### RECORDS FOR THE TASK
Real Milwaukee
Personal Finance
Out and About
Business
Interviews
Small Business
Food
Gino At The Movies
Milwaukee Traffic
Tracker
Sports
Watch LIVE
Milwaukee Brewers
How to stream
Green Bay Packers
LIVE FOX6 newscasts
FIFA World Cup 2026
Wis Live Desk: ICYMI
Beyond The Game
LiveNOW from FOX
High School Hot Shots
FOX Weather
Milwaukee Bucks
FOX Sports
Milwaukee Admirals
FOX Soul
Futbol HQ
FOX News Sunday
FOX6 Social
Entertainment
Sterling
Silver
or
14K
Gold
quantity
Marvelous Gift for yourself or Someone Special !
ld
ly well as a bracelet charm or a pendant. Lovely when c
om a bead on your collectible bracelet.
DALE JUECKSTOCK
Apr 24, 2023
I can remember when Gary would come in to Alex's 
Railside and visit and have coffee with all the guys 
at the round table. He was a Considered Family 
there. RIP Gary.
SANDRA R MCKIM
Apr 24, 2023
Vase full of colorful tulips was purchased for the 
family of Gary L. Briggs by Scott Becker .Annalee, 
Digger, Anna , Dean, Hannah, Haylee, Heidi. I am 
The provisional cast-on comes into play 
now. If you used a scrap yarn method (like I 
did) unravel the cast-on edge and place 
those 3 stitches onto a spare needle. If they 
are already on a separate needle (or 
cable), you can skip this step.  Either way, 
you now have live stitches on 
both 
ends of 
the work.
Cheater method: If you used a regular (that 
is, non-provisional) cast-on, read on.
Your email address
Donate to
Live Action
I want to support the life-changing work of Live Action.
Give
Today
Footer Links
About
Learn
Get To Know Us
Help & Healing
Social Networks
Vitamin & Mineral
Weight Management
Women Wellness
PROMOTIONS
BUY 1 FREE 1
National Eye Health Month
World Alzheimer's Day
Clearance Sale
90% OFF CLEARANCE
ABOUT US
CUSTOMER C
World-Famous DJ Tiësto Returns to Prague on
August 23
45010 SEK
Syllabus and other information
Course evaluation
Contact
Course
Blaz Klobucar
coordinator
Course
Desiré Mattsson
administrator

### PROBLEM DETAILS
Search the records for the word "when" and copy every line where it occurs.

### REPLY TO THE EXERCISE
ly well as a bracelet charm or a pendant. Lovely when c
I can remember when Gary would come in to Alex's 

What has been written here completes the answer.